Christopher:    That's me, yeah.

Kelly:    Well, because you're like, "Ah, this doesn't feel good or I just suffer. Body hurts afterwards." And what point does a child because you remember you hated running. Do you remember that?

Christopher:    No. I don't actually. I think I got into cycling a very young age for this it's that reason. I just never went back.

Kelly:    Yeah. Well, it turns out that you've self-selected because something happened in your technique, on your capacity and running didn't feel good and intrinsically you knew that. And so you start to self-select out, but all children they book and they look. They spring everywhere. I have one daughter only runs places. I mean she is literally and she made me like she is the best running mechanics I've ever seen.

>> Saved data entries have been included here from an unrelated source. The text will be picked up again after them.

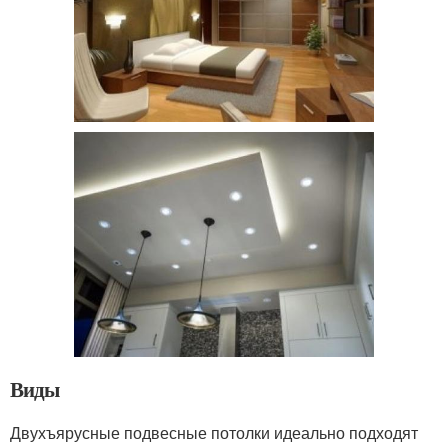
Виды
Двухъярусные подвесные потолки идеально подходят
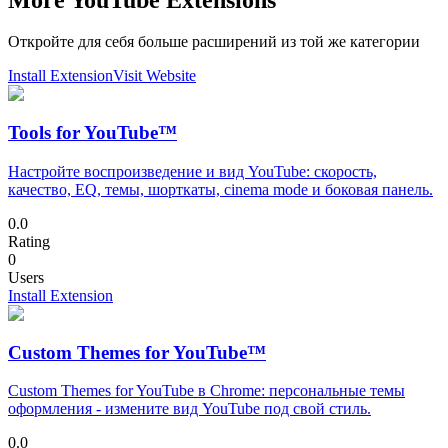
Откройте для себя больше расширений из той же категории
Install Extension
Visit Website
Tools for YouTube™
Настройте воспроизведение и вид YouTube: скорость,
качество, EQ, темы, шорткаты, cinema mode и боковая панель.
0.0
Rating
0
Users
Install Extension
Custom Themes for YouTube™
Custom Themes for YouTube в Chrome: персональные темы
оформления - измените вид YouTube под свой стиль.
0.0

I just hope we don't mess it up.

    But to get sort of further on is that we either have a cohort where half of us stop running because it doesn't feel good and I started to developing the first time I developed knee pain I was I think as a sophomore in high school. And so second year of high school and my knee blew up playing football and it was very strange and of course my father was a physician and I saw the other physicians and I had some plaque in my knee that was a problem and something and then it went away and I played football and was fine and then when I would jog I would have this whole knee pain.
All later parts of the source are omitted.